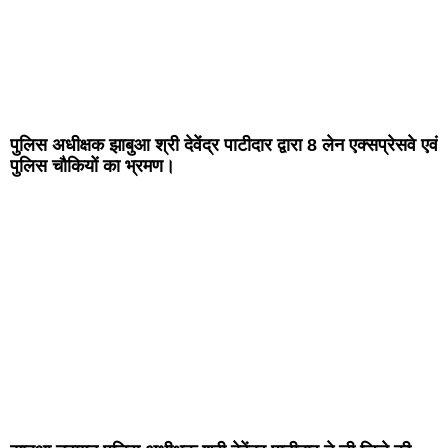
पुलिस अधीक्षक झाबुआ श्री देवेंद्र पाटीदार द्वारा 8 लेन एक्सप्रेसवे एवं
पुलिस चौकियों का भ्रमण।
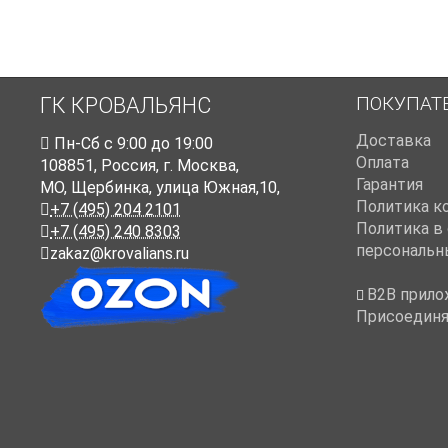
ПОКУПАТ
ГК КРОВАЛЬЯНС
Доставка
Пн-Cб с 9:00 до 19:00
Оплата
108851
,
Россия
,
г. Москва
,
Гарантия
МО, Щербинка, улица Южная,10,
Политика к
+7 (495) 204 2101
Политика в
+7 (495) 240 8303
персональн
zakaz@krovalians.ru
B2B прило
Присоединя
= = = = =
◆ **WORK TASK**
Write out, word for word, the lines from the one containing "(495) 240 8303" through the end of the records, with no other lines.

◆ **FINISHED TASK**
+7 (495) 240 8303
персональн
zakaz@krovalians.ru
B2B прило
Присоединя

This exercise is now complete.